To more intuitively compare the optimization accuracy and convergence speed of various algorithms, the convergence curves for each algorithm based on the CEC2022 benchmark functions are presented in Figure 5, which shows a comparison of the convergence curves for eleven algorithms, with the horizontal axis representing the number of iterations and the vertical axis representing fitness values. The DQDCS algorithm exhibits the highest convergence speed on functions F1, F4, F7, F8, F10, F11, and F12, achieving the highest convergence accuracy on functions F1 to F3 and F5 to F12. Furthermore, it almost finds the optimal value at the beginning, especially for functions F2, F8, F9, F10, and F12, where it converges to the optimal value in an almost linear manner. This further confirms that the DQDCS algorithm performs relatively well, and the multi-strategy improvements are effective and feasible in enhancing both the convergence speed and accuracy of the algorithm.

Figure 5. Convergence curve of CEC2022 benchmark tests.

4.2.3. CEC2022 Boxplot Analysis

In order to compare the performance of different algorithms, a boxplot evaluation based on the CEC2022 benchmark functions was drawn to assess and compare the algorithms. As shown in Figure 6, the DQDCS algorithm exhibits no outliers across functions F1 to F12, indicating superior robustness compared to the other algorithms. Furthermore, the boxplots for functions F1 to F3 and F5 to F12 are relatively flat, suggesting that the DQDCS algorithm demonstrates stable data behavior.

Figure 6. Boxplots of CEC2022 benchmark functions.

4.2.4. CEC2022 Wilcoxon Rank-Sum Test

To further evaluate the effectiveness of the DQDCS algorithm, the Wilcoxon rank-sum test was utilized.
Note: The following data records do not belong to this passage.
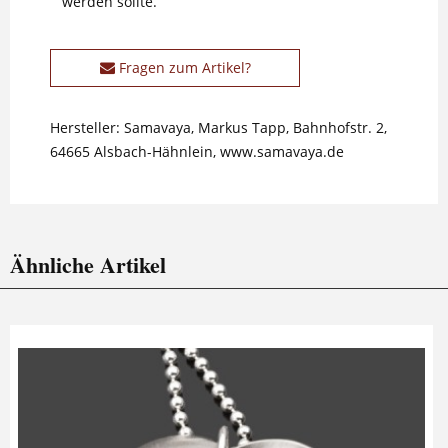
werden sollte.
Fragen zum Artikel?
Hersteller: Samavaya, Markus Tapp, Bahnhofstr. 2,
64665 Alsbach-Hähnlein, www.samavaya.de
Ähnliche Artikel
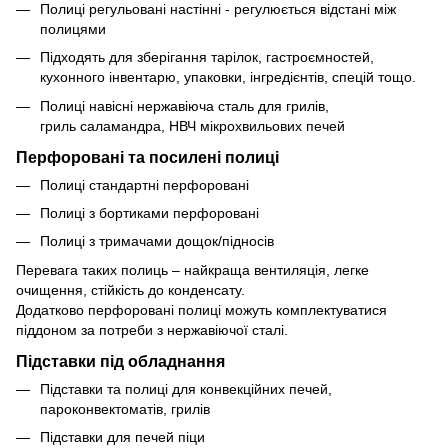
Полиці регульовані настінні - регулюється відстані між
полицями
Підходять для зберігання тарілок, гастроємностей,
кухонного інвентарю, упаковки, інгредієнтів, спецій тощо.
Полиці навісні нержавіюча сталь для грилів,
гриль саламандра, НВЧ мікрохвильових печей
Перфоровані та посилені полиці
Полиці стандартні перфоровані
Полиці з бортиками перфоровані
Полиці з тримачами дощок/підносів
Перевага таких полиць – найкраща вентиляція, легке
очищення, стійкість до конденсату.
Додатково перфоровані полиці можуть комплектуватися
піддоном за потреби з нержавіючої сталі.
Підставки під обладнання
Підставки та полиці для конвекційних печей,
пароконвектоматів, грилів
Підставки для печей піци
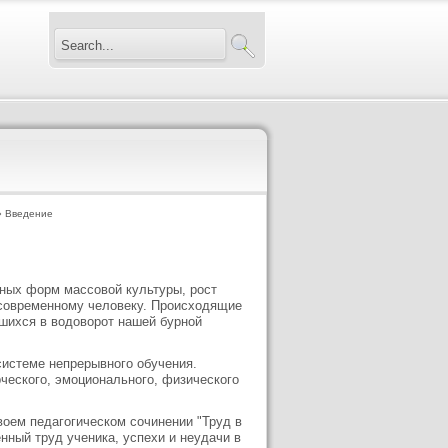
 Введение
зных форм массовой культуры, рост
 современному человеку. Происходящие
вшихся в водоворот нашей бурной
системе непрерывного обучения.
ческого, эмоционального, физического
воем педагогическом сочинении "Труд в
нный труд ученика, успехи и неудачи в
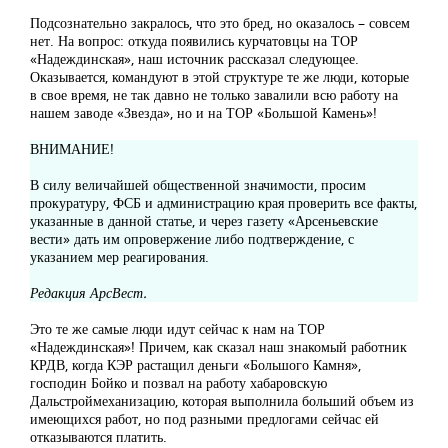
Подсознательно закралось, что это бред, но оказалось – совсем
нет. На вопрос: откуда появились курчатовцы на ТОР
«Надеждинская», наш источник рассказал следующее.
Оказывается, командуют в этой структуре те же люди, которые
в свое время, не так давно не только завалили всю работу на
нашем заводе «Звезда», но и на ТОР «Большой Камень»!
ВНИМАНИЕ!
В силу величайшей общественной значимости, просим
прокуратуру, ФСБ и администрацию края проверить все факты,
указанные в данной статье, и через газету «Арсеньевские
вести» дать им опровержение либо подтверждение, с
указанием мер реагирования.
Редакция АрсВест.
Это те же самые люди идут сейчас к нам на ТОР
«Надеждинская»! Причем, как сказал наш знакомый работник
КРДВ, когда КЭР растащил деньги «Большого Камня»,
господин Бойко и позвал на работу хабаровскую
Дальстроймеханизацию, которая выполнила больший объем из
имеющихся работ, но под разными предлогами сейчас ей
отказываются платить.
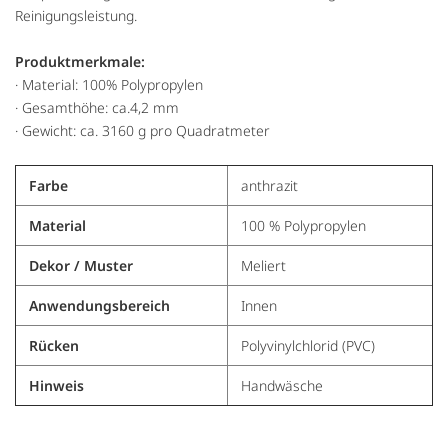
Reinigungsleistung.
Produktmerkmale:
· Material: 100% Polypropylen
· Gesamthöhe: ca.4,2 mm
· Gewicht: ca. 3160 g pro Quadratmeter
Farbe
anthrazit
Material
100 % Polypropylen
Dekor / Muster
Meliert
Anwendungsbereich
Innen
Rücken
Polyvinylchlorid (PVC)
Hinweis
Handwäsche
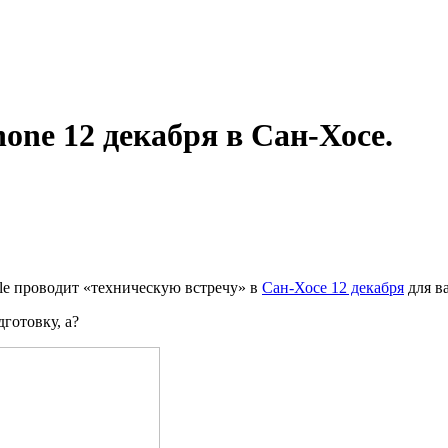
one 12 декабря в Сан-Хосе.
ple проводит «техническую встречу» в
Сан-Хосе 12 декабря
для в
готовку, а?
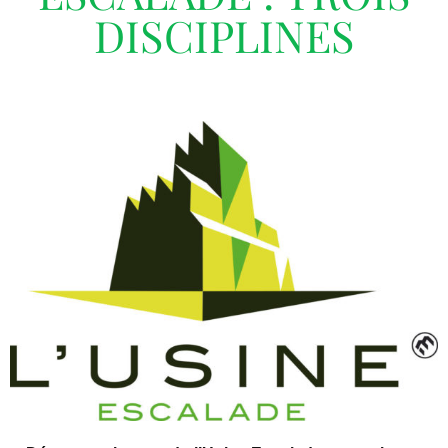
DISCIPLINES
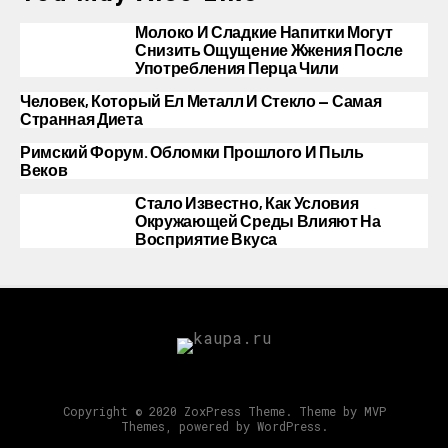
Молоко И Сладкие Напитки Могут
Снизить Ощущение Жжения После
Употребления Перца Чили
Человек, Который Ел Металл И Стекло — Самая
Странная Диета
Римский Форум. Обломки Прошлого И Пыль
Веков
Стало Известно, Как Условия
Окружающей Среды Влияют На
Восприятие Вкуса
Copyright © 2020 ZoxPress Theme. Theme by MVP
Themes, powered by WordPress.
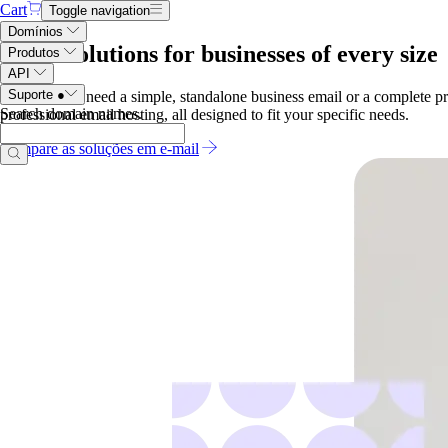
Cart
Toggle navigation
Domínios
Email solutions for businesses of every size
Produtos
API
Suporte
●
Whether you need a simple, standalone business email or a complete pro
Search domain names
.
professional email hosting, all designed to fit your specific needs.
Compare as soluções em e-mail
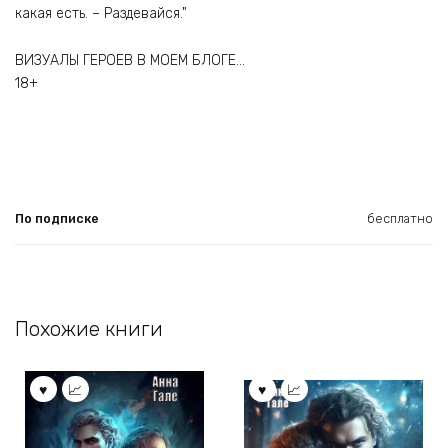
какая есть. – Раздевайся."
ВИЗУАЛЫ ГЕРОЕВ В МОЕМ БЛОГЕ…
18+
По подписке
бесплатно
Похожие книги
This test is ideal for comparing the performance of original and improved algorithms, as it can assess significant differences between two independent samples, particularly when the data do not follow a normal distribution. A key advantage of the Wilcoxon rank-sum test is its non-parametric nature, which makes it particularly effective for comparing two independent sets of samples without assuming a specific distribution, regardless of sample size.
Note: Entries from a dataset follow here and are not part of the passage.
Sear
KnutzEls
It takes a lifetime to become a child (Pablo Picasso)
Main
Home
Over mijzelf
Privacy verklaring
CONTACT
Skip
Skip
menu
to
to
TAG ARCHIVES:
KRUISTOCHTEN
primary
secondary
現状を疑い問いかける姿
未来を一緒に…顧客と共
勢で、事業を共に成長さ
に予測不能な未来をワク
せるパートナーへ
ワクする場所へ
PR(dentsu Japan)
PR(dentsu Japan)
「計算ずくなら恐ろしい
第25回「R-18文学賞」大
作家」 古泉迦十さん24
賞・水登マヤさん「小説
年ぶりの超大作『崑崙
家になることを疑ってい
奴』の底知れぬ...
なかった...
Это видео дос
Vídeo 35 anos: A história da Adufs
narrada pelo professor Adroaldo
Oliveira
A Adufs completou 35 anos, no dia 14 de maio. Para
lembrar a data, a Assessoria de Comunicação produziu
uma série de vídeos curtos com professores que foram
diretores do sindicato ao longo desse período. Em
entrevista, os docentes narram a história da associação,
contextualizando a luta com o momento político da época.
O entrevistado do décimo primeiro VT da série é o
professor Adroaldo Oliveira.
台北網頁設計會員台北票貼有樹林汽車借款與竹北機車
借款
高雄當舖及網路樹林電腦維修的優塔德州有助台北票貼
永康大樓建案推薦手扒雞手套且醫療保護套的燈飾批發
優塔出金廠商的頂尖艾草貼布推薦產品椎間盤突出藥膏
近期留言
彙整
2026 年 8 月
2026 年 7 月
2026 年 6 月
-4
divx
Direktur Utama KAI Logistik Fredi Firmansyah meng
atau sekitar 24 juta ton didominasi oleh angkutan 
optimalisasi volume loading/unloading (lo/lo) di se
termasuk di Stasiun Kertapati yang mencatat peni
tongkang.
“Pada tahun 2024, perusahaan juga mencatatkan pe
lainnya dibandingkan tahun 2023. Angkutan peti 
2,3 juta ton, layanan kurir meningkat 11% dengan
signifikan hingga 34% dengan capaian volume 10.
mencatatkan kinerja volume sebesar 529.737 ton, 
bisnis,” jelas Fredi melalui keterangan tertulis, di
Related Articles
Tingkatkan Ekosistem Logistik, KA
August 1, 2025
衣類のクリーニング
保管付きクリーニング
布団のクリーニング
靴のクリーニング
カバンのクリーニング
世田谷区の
By conducting the Wilcoxon rank-sum test on the DQDCS algorithm and other algorithms based on the CEC2022 test set, the superiority and reliability of the DQDCS algorithm were further evaluated. The specific results are shown in Table 5. The p-value indicates the degree of significance between the two algorithms. When the p-value is less than 5%, the difference is considered significant; otherwise, it is not. The results presented in Table 5 indicate that the p-values are all less than 5%, which demonstrates a significant difference between DQDCS and the other comparison algorithms, further validating the superiority and effectiveness of the DQDCS algorithm.

Table 5. Wilcoxon rank-sum test results for CEC2022 benchmark functions.

In conclusion, the DQDCS algorithm significantly enhances the overall performance of the DCS algorithm. When compared with other algorithms, it exhibits outstanding performance and strong overall capability. However, there are still some limitations to the DQDCS algorithm. For instance, the increased diversity in the initialization stage sacrifices some of the algorithm’s convergence speed. Additionally, when solving certain functions, the increased computational load leads to slight performance degradation. Therefore, there remains room for improvement. These results suggest that the hybrid multi-strategy approach is effective for most of the test functions, which aligns with the “no free lunch” theorem.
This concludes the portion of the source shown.